Insider Activity Summary

Insider Trades (1Y)
133
1 in last 30 days
Buy / Sell (1Y)
55/78
Acquisitions / Dispositions
Unique Insiders (1Y)
15
Active in past year
Insider Positions
35
Current holdings
Position Status
34/1
Active / Exited
Institutional Holders
127
Latest quarter
Board Members
27

Compensation & Governance

Avg Total Compensation
$895859.58
Latest year: 2024
Executives Covered
11
Comp records available
Form 8-K Events (1Y)
1
Personnel Changes (1Y)
1
Bonus Plan Events (1Y)
0
Organization Changes (1Y)
0
Board Appointments (1Y)
1
Board Departures (1Y)
0

Restricted Sales

Form 144 Filings (1Y)
0
Form 144 Insiders (1Y)
0
Planned Sale Shares (1Y)
0
Planned Sale Value (1Y)
$0.00
Price
$11.43
Market Cap
$555.4M
Volume
2,414
EPS
$0.65
Revenue
$90.4M
Employees
65
About AMERICAN COASTAL INSURANCE CORP

Company Overview

American Coastal Insurance Corporation (ACIC) is a Delaware holding company that underwrites property & casualty insurance primarily through its two insurers (AmCoastal and Interboro) with a strategic shift toward low‑rise commercial property in Florida.

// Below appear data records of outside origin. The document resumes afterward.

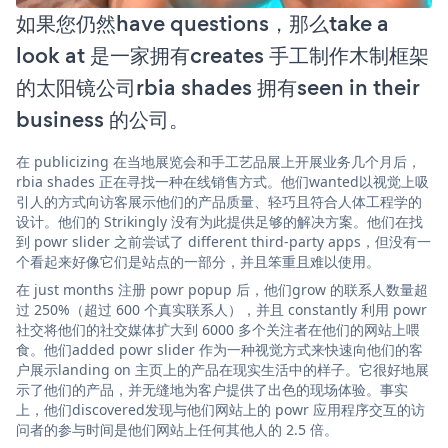
如果您仍然have questions，那么take a
look at 是一家拥有creates 手工制作木制框架
的太阳镜公司rbia shades 拥有seen in their
business 的公司。
在 publicizing 在当地展览会和手工艺品展上开展业务几个月后，
rbia shades 正在寻找一种在线销售方式。他们wanted以视觉上吸
引人的方式向访客展示他们的产品质量、轻巧且符合人体工程学的
设计。他们的 Strikingly 没有为此提供足够的解决方案。他们在找
到 powr slider 之前尝试了 different third-party apps，但没有一
个看起来好像它们是站点的一部分，并且笨重且难以使用。
在 just months 注册 powr popup 后，他们grow 的联系人数量超
过 250%（超过 600 个真实联系人），并且 constantly 利用 powr
社交将他们的社交媒体扩大到 6000 多个关注者在他们的网站上喂
食。他们added powr slider 作为一种视觉方式来快速向他们的客
户展示landing on 主页上的产品在现实生活中的样子。它很好地展
示了他们的产品，并无缝地为客户提供了出色的现场体验。事实
上，他们discovered发现与他们网站上的 powr 应用程序交互的访
问者的参与时间是他们网站上任何其他人的 2.5 倍。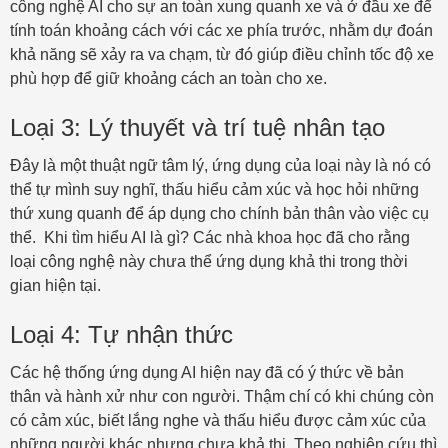
công nghệ AI cho sự an toàn xung quanh xe và ở đầu xe để
tính toán khoảng cách với các xe phía trước, nhằm dự đoán
khả năng sẽ xảy ra va chạm, từ đó giúp điều chỉnh tốc độ xe
phù hợp để giữ khoảng cách an toàn cho xe.
Loại 3: Lý thuyết và trí tuệ nhân tạo
Đây là một thuật ngữ tâm lý, ứng dụng của loại này là nó có
thể tự mình suy nghĩ, thấu hiểu cảm xúc và học hỏi những
thứ xung quanh để áp dụng cho chính bản thân vào việc cụ
thể. Khi tìm hiểu AI là gì? Các nhà khoa học đã cho rằng
loại công nghệ này chưa thể ứng dụng khả thi trong thời
gian hiện tại.
Loại 4: Tự nhận thức
Các hệ thống ứng dụng AI hiện nay đã có ý thức về bản
thân và hành xử như con người. Thậm chí có khi chúng còn
có cảm xúc, biết lắng nghe và thấu hiểu được cảm xúc của
những người khác nhưng chưa khả thi. Theo nghiên cứu thì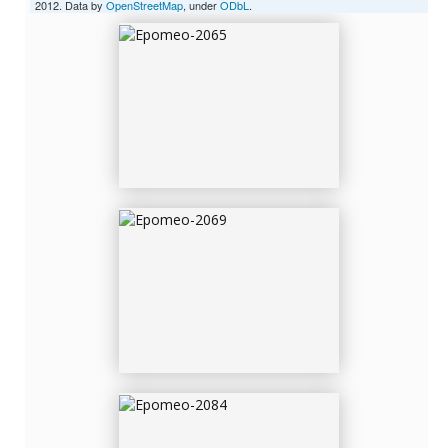
2012. Data by
OpenStreetMap
, under
ODbL
.
EPOMEO-2069
EPOMEO-2084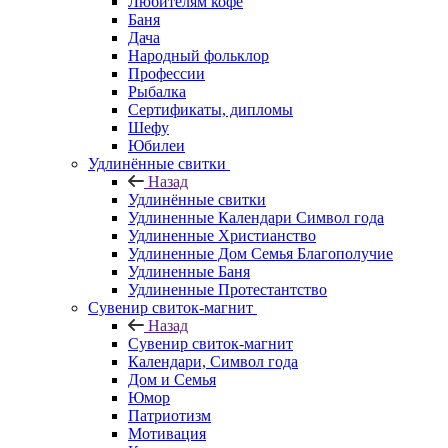
Любителям кофе
Баня
Дача
Народный фольклор
Профессии
Рыбалка
Сертификаты, дипломы
Шефу
Юбилеи
Удлинённые свитки
Назад
Удлинённые свитки
Удлиненные Календари Символ года
Удлиненные Христианство
Удлиненные Дом Семья Благополучие
Удлиненные Баня
Удлиненные Протестантство
Сувенир свиток-магнит
Назад
Сувенир свиток-магнит
Календари, Символ года
Дом и Семья
Юмор
Патриотизм
Мотивация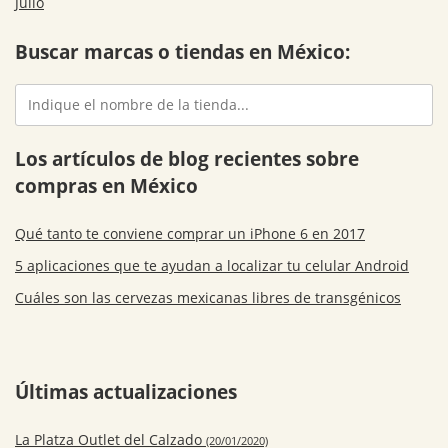
Julio
Buscar marcas o tiendas en México:
Los artículos de blog recientes sobre
compras en México
Qué tanto te conviene comprar un iPhone 6 en 2017
5 aplicaciones que te ayudan a localizar tu celular Android
Cuáles son las cervezas mexicanas libres de transgénicos
Últimas actualizaciones
La Platza Outlet del Calzado
(20/01/2020)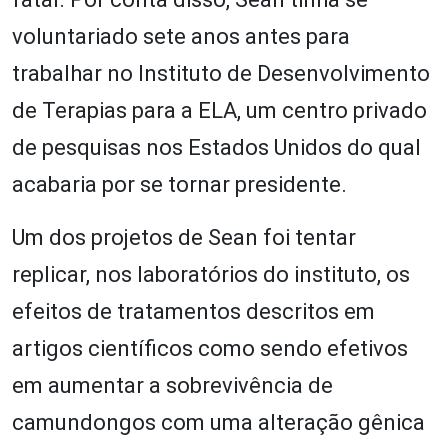
voluntariado sete anos antes para
trabalhar no Instituto de Desenvolvimento
de Terapias para a ELA, um centro privado
de pesquisas nos Estados Unidos do qual
acabaria por se tornar presidente.
Um dos projetos de Sean foi tentar
replicar, nos laboratórios do instituto, os
efeitos de tratamentos descritos em
artigos científicos como sendo efetivos
em aumentar a sobrevivência de
camundongos com uma alteração gênica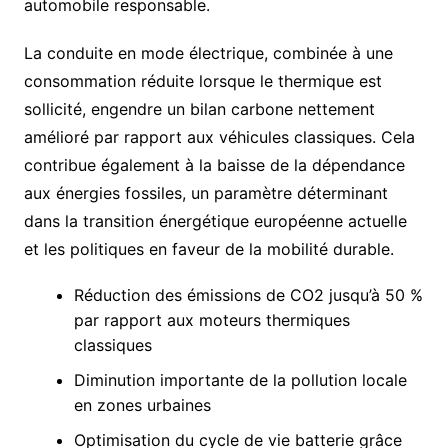
automobile responsable.
La conduite en mode électrique, combinée à une
consommation réduite lorsque le thermique est
sollicité, engendre un bilan carbone nettement
amélioré par rapport aux véhicules classiques. Cela
contribue également à la baisse de la dépendance
aux énergies fossiles, un paramètre déterminant
dans la transition énergétique européenne actuelle
et les politiques en faveur de la mobilité durable.
Réduction des émissions de CO2 jusqu’à 50 %
par rapport aux moteurs thermiques
classiques
Diminution importante de la pollution locale
en zones urbaines
Optimisation du cycle de vie batterie grâce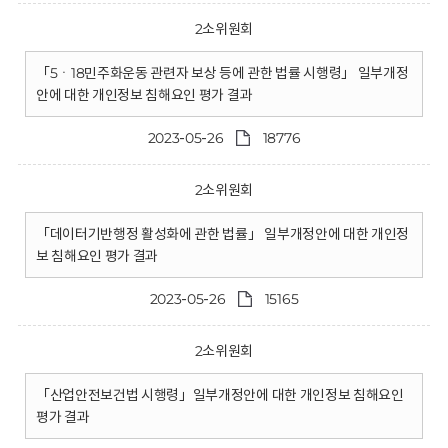
2소위원회
「5ㆍ18민주화운동 관련자 보상 등에 관한 법률 시행령」 일부개정
안에 대한 개인정보 침해요인 평가 결과
2023-05-26
18776
2소위원회
「데이터기반행정 활성화에 관한 법률」 일부개정안에 대한 개인정
보 침해요인 평가 결과
2023-05-26
15165
2소위원회
「산업안전보건법 시행령」일부개정안에 대한 개인정보 침해요인
평가 결과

The company’s product mix is heavily concentrated in commercial multi‑peril policies for condominium associations and apartment buildings (≈94% of 2024 GWP), with personal lines being largely exited; 2024 GWP was $647.8 million, policies in force ~23,060, and total insured value about $72.4 billion. AmCoastal is positioned as the principal operating carrier, distribution is via independent agencies and an exclusive MGA for Florida, and performance is highly dependent on reinsurance capacity, catastrophe modeling, and state regulatory solvency regimes. Seasonality and hurricane risk materially affect loss & LAE, capital needs and short‑term earnings volatility.

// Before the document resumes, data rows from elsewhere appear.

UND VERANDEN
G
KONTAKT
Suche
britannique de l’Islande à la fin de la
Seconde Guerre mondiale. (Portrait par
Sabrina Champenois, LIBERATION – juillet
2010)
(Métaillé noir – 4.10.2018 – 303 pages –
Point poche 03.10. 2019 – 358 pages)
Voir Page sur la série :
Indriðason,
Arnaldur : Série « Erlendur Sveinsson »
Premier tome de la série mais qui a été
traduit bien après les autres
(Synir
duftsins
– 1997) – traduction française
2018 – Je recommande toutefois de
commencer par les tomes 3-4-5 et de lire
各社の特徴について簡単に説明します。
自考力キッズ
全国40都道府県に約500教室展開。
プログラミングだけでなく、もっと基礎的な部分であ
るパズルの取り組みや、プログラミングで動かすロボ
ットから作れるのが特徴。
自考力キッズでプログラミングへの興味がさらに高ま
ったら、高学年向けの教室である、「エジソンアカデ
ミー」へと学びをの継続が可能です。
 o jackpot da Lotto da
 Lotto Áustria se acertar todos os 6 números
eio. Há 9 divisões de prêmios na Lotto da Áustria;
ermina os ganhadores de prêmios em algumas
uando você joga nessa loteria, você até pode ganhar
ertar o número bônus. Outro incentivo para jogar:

Executive Compensation Practices

Given ACIC’s concentrated P&C underwriting model, executive pay at ACIC is likely tied to underwriting and capital metrics rather than solely top‑line growth: combined ratio/loss ratio, net premiums earned (especially retention after quota‑share cessions), underwriting profit, investment income and book value per share are logical performance gauges. Management’s strategic pivot to specialty commercial underwriting, reinsurance program design (retentions, quota‑share changes) and reserve judgements create short‑ and long‑term levers that would typically feed into annual bonuses and long‑term equity awards; equity incentives and multi‑year performance vesting help align executives with catastrophe‑adjusted returns and capital preservation (RBC/compliance). Regulatory constraints on subsidiary dividends, the debt maturity profile (senior notes 2027) and material accounting judgements (reserves, fair value) are likely to shape compensation deferral, clawback provisions and vesting triggers to limit excessive risk‑taking. Finally, the company’s small employee base and operational concentration mean senior management likely have outsized operational responsibility, which can justify concentrated equity grants and retention awards.

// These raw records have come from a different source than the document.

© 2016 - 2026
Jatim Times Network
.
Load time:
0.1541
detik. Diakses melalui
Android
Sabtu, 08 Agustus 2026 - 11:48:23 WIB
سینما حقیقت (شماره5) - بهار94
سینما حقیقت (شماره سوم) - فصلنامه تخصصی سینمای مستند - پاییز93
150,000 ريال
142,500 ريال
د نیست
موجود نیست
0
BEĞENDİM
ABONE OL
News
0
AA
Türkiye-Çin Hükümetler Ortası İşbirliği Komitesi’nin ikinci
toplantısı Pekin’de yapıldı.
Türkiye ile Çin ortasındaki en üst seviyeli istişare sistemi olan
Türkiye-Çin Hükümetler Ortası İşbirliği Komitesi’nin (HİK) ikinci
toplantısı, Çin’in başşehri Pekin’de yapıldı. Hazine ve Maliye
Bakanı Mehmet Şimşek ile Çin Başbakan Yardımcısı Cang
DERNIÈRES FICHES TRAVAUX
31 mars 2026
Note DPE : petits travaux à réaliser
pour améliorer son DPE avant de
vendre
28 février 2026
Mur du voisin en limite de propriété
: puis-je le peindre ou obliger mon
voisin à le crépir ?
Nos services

Insider Trading Considerations

Insider activity at ACIC should be viewed in the context of predictable seasonal and corporate events: hurricane season and major loss events, January reinsurance renewals/quota‑share resets, dividends or capital movement from AmCoastal, and discrete corporate actions (IIC sale; UPC deconsolidation) that materially change capital and earnings. Look for patterns such as option exercises or sales to cover taxes and liquidity needs versus opportunistic sales ahead of capital actions or reinsurance changes; many insiders will use 10b5‑1 plans and pre‑clearance, so presence of systematic plans is important to distinguish routine from informative trades. Because the stock and results are sensitive to catastrophe modeling, reserve development and reinsurance timing, Form 4 filings clustered near those disclosures or ahead of earnings/reinsurance renewals merit close scrutiny; also monitor trades relative to regulatory filings (NYDFS approvals, RBC commentary) and material debt/capital milestones (2027 note maturity). Finally, regulatory and insurer‑specific restrictions (subsidiary dividend limits, state insurance oversight) can create windows where insiders are more likely to transact for liquidity, so correlate trades with regulatory announcements.